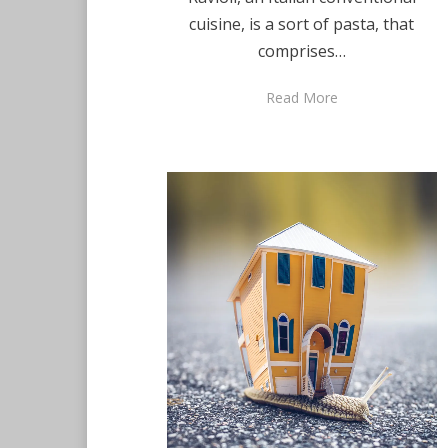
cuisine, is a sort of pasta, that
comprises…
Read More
--
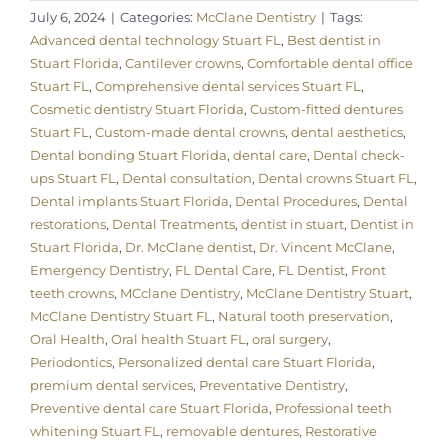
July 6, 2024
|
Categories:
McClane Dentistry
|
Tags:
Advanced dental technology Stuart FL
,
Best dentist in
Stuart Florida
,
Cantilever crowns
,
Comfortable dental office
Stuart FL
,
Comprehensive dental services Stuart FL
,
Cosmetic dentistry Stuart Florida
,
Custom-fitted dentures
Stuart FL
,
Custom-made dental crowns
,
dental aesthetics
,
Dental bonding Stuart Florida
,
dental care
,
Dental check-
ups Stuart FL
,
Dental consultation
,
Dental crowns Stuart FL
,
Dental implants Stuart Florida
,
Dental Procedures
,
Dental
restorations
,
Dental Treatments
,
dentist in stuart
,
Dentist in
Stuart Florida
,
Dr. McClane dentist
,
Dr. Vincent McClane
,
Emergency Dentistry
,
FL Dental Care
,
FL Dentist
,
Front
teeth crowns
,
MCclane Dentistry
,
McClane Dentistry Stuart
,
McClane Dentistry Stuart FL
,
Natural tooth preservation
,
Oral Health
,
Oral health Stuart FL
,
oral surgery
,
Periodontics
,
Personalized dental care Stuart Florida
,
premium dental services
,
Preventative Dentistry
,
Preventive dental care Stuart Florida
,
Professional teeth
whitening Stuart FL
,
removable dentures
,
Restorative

YOUR INSTRUCTIONS » Restate word for word the entries above from the line with "Comprehensive dental services Stuart FL" through the line with "Restorative", inclusive, leaving out everything else.

SOLUTION TO THE PROBLEM »
Comprehensive dental services Stuart FL
,
Cosmetic dentistry Stuart Florida
,
Custom-fitted dentures
Stuart FL
,
Custom-made dental crowns
,
dental aesthetics
,
Dental bonding Stuart Florida
,
dental care
,
Dental check-
ups Stuart FL
,
Dental consultation
,
Dental crowns Stuart FL
,
Dental implants Stuart Florida
,
Dental Procedures
,
Dental
restorations
,
Dental Treatments
,
dentist in stuart
,
Dentist in
Stuart Florida
,
Dr. McClane dentist
,
Dr. Vincent McClane
,
Emergency Dentistry
,
FL Dental Care
,
FL Dentist
,
Front
teeth crowns
,
MCclane Dentistry
,
McClane Dentistry Stuart
,
McClane Dentistry Stuart FL
,
Natural tooth preservation
,
Oral Health
,
Oral health Stuart FL
,
oral surgery
,
Periodontics
,
Personalized dental care Stuart Florida
,
premium dental services
,
Preventative Dentistry
,
Preventive dental care Stuart Florida
,
Professional teeth
whitening Stuart FL
,
removable dentures
,
Restorative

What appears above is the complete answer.